Page images and extracted text:
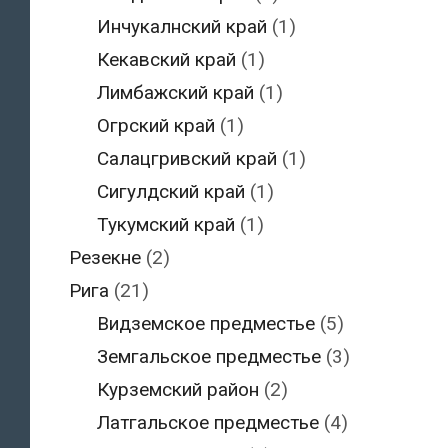
Инчукалнский край
(1)
Кекавский край
(1)
Лимбажский край
(1)
Огрский край
(1)
Салацгривский край
(1)
Сигулдский край
(1)
Тукумский край
(1)
Резекне
(2)
Рига
(21)
Видземское предместье
(5)
Земгальское предместье
(3)
Курземский район
(2)
Латгальское предместье
(4)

• **Try it**
Scan the records above for the string "край", and copy every line where it turns up.

• **The completed task**
Инчукалнский край
Кекавский край
Лимбажский край
Огрский край
Салацгривский край
Сигулдский край
Тукумский край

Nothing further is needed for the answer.